The following is the statement submitted by Legislator Richard Nicolello to the New York State Department of Transportation (DOT) regarding the Truck and Rail Intermodal Facility (LITRIM). Re: Project Identification Number 0339.12 & 0339.13:
"I am submitting this comment in opposition to the segmentation of the Department of Transportation's review of the Long Island Truck and Rail Intermodal Facility (LITRIM) project from the Third Track project currently under consideration by the MTA. The two projects are inextricably linked.
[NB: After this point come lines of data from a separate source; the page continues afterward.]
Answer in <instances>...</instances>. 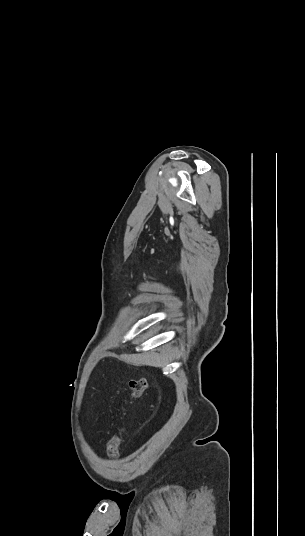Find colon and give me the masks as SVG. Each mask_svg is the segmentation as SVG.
Returning a JSON list of instances; mask_svg holds the SVG:
<instances>
[{
	"instance_id": "obj_1",
	"label": "colon",
	"mask_w": 305,
	"mask_h": 536,
	"mask_svg": "<svg viewBox=\"0 0 305 536\" xmlns=\"http://www.w3.org/2000/svg\"><path fill=\"white\" fill-rule=\"evenodd\" d=\"M130 391L128 394L129 399H138L144 396L147 390V382L144 378L131 379L129 382ZM124 433V428L120 425L114 436L110 439L108 444L109 455L115 456L117 454L119 445L121 443V438Z\"/></svg>"
}]
</instances>
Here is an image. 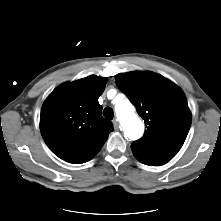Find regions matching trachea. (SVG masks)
<instances>
[{"mask_svg":"<svg viewBox=\"0 0 221 221\" xmlns=\"http://www.w3.org/2000/svg\"><path fill=\"white\" fill-rule=\"evenodd\" d=\"M103 116L109 120H112L113 117H114V112H113V109L111 107H106L104 110H103Z\"/></svg>","mask_w":221,"mask_h":221,"instance_id":"1","label":"trachea"}]
</instances>
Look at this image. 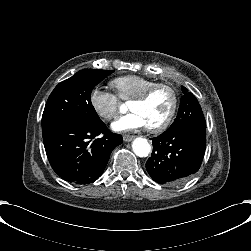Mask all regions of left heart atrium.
<instances>
[{"label": "left heart atrium", "instance_id": "obj_1", "mask_svg": "<svg viewBox=\"0 0 251 251\" xmlns=\"http://www.w3.org/2000/svg\"><path fill=\"white\" fill-rule=\"evenodd\" d=\"M147 126V119L139 110H133L127 114L118 116L112 123V128L118 132L132 131Z\"/></svg>", "mask_w": 251, "mask_h": 251}]
</instances>
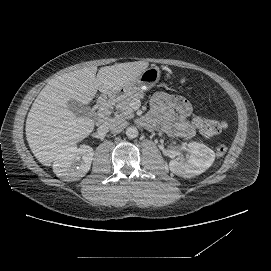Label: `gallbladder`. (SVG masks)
Listing matches in <instances>:
<instances>
[{"instance_id":"obj_1","label":"gallbladder","mask_w":271,"mask_h":271,"mask_svg":"<svg viewBox=\"0 0 271 271\" xmlns=\"http://www.w3.org/2000/svg\"><path fill=\"white\" fill-rule=\"evenodd\" d=\"M69 109L80 117H87L88 114L91 112L89 106L81 105L80 103L74 100L69 102Z\"/></svg>"}]
</instances>
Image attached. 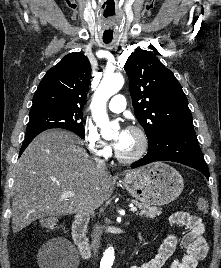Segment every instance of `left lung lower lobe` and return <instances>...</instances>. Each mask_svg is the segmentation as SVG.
<instances>
[{
    "instance_id": "obj_1",
    "label": "left lung lower lobe",
    "mask_w": 221,
    "mask_h": 268,
    "mask_svg": "<svg viewBox=\"0 0 221 268\" xmlns=\"http://www.w3.org/2000/svg\"><path fill=\"white\" fill-rule=\"evenodd\" d=\"M148 143L147 155L134 162L132 168L154 161H173L195 168L209 179V170L193 128L171 130Z\"/></svg>"
}]
</instances>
By separating the environmental review of these two projects by these two agencies, the State of New York is ensuring that the true impacts of neither project will be adequately considered.
"My Legislative District includes many communities that are adjacent to the "Main Line" of the LIRR, including Bellerose Terrace, Bellerose Village, Floral Park, Floral Park Centre, New Hyde Park, Garden City Park, Mineola, Carle Place and Westbury. The proposed Third Track project will have severe adverse impacts on all of these communities. While the MTA has asserted that the Third Track is needed to create greater capacity for reverse commuters, it is clear to everyone involved that the project is intended to increase freight traffic on the Main Line.
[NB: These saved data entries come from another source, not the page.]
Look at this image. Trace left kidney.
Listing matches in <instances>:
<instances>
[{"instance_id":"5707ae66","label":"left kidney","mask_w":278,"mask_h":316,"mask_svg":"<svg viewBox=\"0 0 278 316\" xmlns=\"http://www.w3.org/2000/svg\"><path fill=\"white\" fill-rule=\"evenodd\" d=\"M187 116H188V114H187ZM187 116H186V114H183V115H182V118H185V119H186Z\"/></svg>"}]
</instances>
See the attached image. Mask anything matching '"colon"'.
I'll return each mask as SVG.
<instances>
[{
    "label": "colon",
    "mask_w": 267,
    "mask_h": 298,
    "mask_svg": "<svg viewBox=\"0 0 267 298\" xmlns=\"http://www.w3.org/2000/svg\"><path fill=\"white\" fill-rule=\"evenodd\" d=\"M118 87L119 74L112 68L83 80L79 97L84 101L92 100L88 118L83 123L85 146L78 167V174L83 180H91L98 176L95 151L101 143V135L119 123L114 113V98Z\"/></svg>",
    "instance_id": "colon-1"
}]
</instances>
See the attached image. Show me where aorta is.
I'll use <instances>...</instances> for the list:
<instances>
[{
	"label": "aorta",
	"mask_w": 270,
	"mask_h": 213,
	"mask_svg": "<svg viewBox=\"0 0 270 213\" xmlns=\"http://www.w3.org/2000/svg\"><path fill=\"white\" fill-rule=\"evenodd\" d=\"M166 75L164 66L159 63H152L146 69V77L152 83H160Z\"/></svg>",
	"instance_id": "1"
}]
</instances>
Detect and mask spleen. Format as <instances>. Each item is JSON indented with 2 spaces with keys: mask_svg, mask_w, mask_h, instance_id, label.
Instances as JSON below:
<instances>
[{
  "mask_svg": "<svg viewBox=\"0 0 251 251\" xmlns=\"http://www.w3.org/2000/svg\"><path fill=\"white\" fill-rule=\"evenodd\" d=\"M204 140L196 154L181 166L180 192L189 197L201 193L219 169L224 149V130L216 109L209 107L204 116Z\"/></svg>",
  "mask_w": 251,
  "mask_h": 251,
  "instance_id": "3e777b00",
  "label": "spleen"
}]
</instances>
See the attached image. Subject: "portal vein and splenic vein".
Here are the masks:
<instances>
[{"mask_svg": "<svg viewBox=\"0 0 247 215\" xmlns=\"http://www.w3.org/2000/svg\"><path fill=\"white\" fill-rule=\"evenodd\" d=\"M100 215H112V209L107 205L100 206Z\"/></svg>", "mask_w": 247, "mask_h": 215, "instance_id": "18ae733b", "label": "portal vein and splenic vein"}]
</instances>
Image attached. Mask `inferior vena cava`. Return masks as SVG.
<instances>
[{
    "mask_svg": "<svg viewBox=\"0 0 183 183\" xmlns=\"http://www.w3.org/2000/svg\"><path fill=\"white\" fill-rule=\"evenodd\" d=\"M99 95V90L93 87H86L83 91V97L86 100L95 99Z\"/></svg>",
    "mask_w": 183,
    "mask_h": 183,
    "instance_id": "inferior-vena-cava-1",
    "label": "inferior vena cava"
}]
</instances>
"It is the goal of both the New York State DOT and the MTA to shift freight traffic from Long Island's roads to the rails. Thus, the LITRIM project and the Third Track project are two of a number of projects on the drawing board to accomplish this goal. The draft environmental impact statement (DEIS) seeks to avoid a review of the regional environmental impacts by limiting itself to the current Main Line capacity and operation. This artificial separation is a disservice to the residents of Nassau County.
"The LITRIM proposal highlights certain benefits including 'highway congestion relief, economic development, and reduced vehicle emissions.' All agree that these are worthy goals. Yet, increased freight operation will have quite different impacts on the communities along the Main Line of the LIRR. These communities will suffer decreased residential homes values, loss of businesses, homes and tax base, environmental pollution from extensive construction, increased noise and vibration from trains carrying freight, and the potential for waste or other harmful cargoes traveling through the fully developed communities that surround the LIRR Main Line.
"In other words, by removing consideration of this project from consideration of the Third Track proposal, the DEIS claims benefits that will allegedly flow to some Long Islanders, while ignoring the harm that will be suffered by other Long Islanders. This segmentation of the related projects subverts the very purposes of the State Environmental Quality Review process. On behalf of the constituents I represent, I urge you to end the fiction by which these two projects are separated. The Third Track and the LITRIM must be considered together in order to evaluate the true environmental consequences."